Only the pictures are to be left out; return the rest of the data exactly as it stands.

Page-level text extractions:
════════
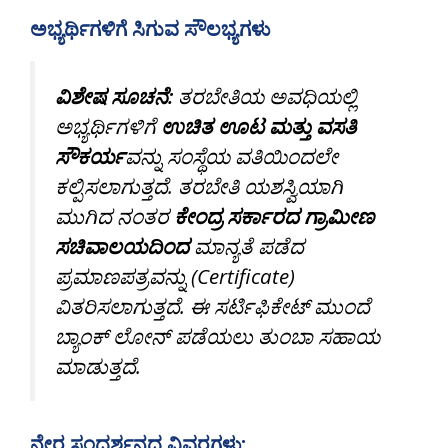
ಅಭ್ಯರ್ಥಿಗಳಿಗೆ ಸಿಗುವ ಸೌಲಭ್ಯಗಳು
ವಿಶೇಷ ಸೂಚನೆ:
ತರಬೇತಿಯ ಅವಧಿಯಲ್ಲಿ
ಅಭ್ಯರ್ಥಿಗಳಿಗೆ
ಉಚಿತ ಊಟ ಮತ್ತು ವಸತಿ
ಸೌಕರ್ಯ
ವನ್ನು ಸಂಸ್ಥೆಯ ವತಿಯಿಂದಲೇ
ಕಲ್ಪಿಸಲಾಗುತ್ತದೆ. ತರಬೇತಿ ಯಶಸ್ವಿಯಾಗಿ
ಮುಗಿದ ನಂತರ
ಕೇಂದ್ರ ಸರ್ಕಾರದ ಗ್ರಾಮೀಣ
ಸಚಿವಾಲಯದಿಂದ
ಮಾನ್ಯತೆ ಪಡೆದ
ಪ್ರಮಾಣಪತ್ರವನ್ನು (Certificate)
ವಿತರಿಸಲಾಗುತ್ತದೆ. ಈ ಸರ್ಟಿಫಿಕೇಟ್ ಮುಂದೆ
ಬ್ಯಾಂಕ್ ಲೋನ್ ಪಡೆಯಲು ತುಂಬಾ ಸಹಾಯ
ಮಾಡುತ್ತದೆ.
ನೇರ ಸಂದರ್ಶನದ ವಿವರಗಳು:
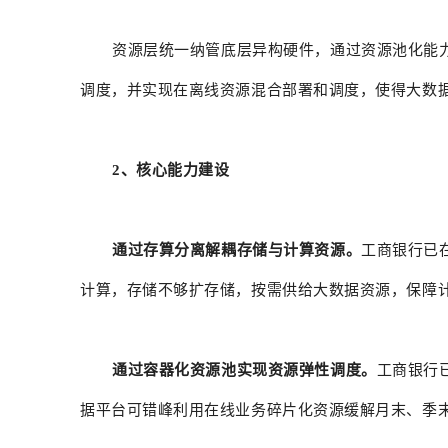
资源层统一纳管底层异构硬件，通过资源池化能
调度，并实现在离线资源混合部署和调度，使得大数
2、核心能力建设
通过存算分离解耦存储与计算资源。
工商银行已
计算，存储不够扩存储，按需供给大数据资源，保障
通过容器化资源池实现资源弹性调度。
工商银行
据平台可错峰利用在线业务碎片化资源缓解月末、季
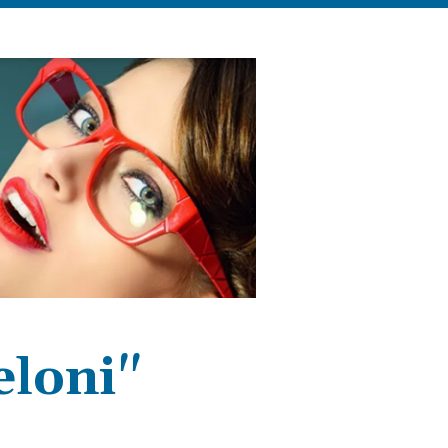
eloni"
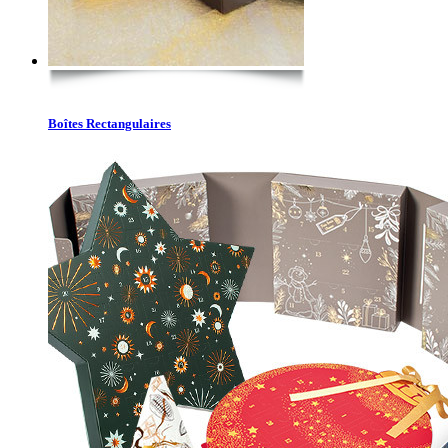
Boîtes Rectangulaires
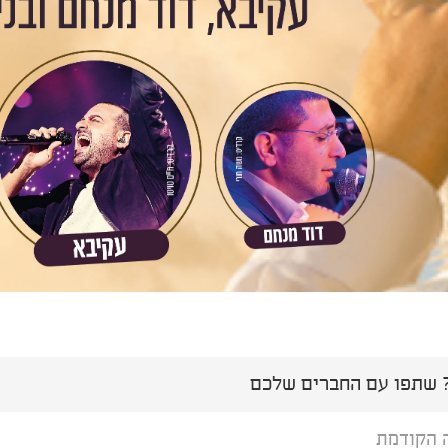
שתפו עם החברים שלכם
 הקודמת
════════
| Solution to the problem |
ಅಭ್ಯರ್ಥಿಗಳಿಗೆ ಸಿಗುವ ಸೌಲಭ್ಯಗಳು
ವಿಶೇಷ ಸೂಚನೆ:
ತರಬೇತಿಯ ಅವಧಿಯಲ್ಲಿ
ಅಭ್ಯರ್ಥಿಗಳಿಗೆ
ಉಚಿತ ಊಟ ಮತ್ತು ವಸತಿ
ಸೌಕರ್ಯ
ವನ್ನು ಸಂಸ್ಥೆಯ ವತಿಯಿಂದಲೇ
ಕಲ್ಪಿಸಲಾಗುತ್ತದೆ. ತರಬೇತಿ ಯಶಸ್ವಿಯಾಗಿ
ಮುಗಿದ ನಂತರ
ಕೇಂದ್ರ ಸರ್ಕಾರದ ಗ್ರಾಮೀಣ
ಸಚಿವಾಲಯದಿಂದ
ಮಾನ್ಯತೆ ಪಡೆದ
ಪ್ರಮಾಣಪತ್ರವನ್ನು (Certificate)
ವಿತರಿಸಲಾಗುತ್ತದೆ. ಈ ಸರ್ಟಿಫಿಕೇಟ್ ಮುಂದೆ
ಬ್ಯಾಂಕ್ ಲೋನ್ ಪಡೆಯಲು ತುಂಬಾ ಸಹಾಯ
ಮಾಡುತ್ತದೆ.
ನೇರ ಸಂದರ್ಶನದ ವಿವರಗಳು:
资源层统一纳管底层异构硬件，通过资源池化能
调度，并实现在离线资源混合部署和调度，使得大数
2、核心能力建设
通过存算分离解耦存储与计算资源。
工商银行已
计算，存储不够扩存储，按需供给大数据资源，保障
通过容器化资源池实现资源弹性调度。
工商银行
据平台可错峰利用在线业务碎片化资源缓解月末、季
eloni"
Boîtes Rectangulaires
שתפו עם החברים שלכם
 הקודמת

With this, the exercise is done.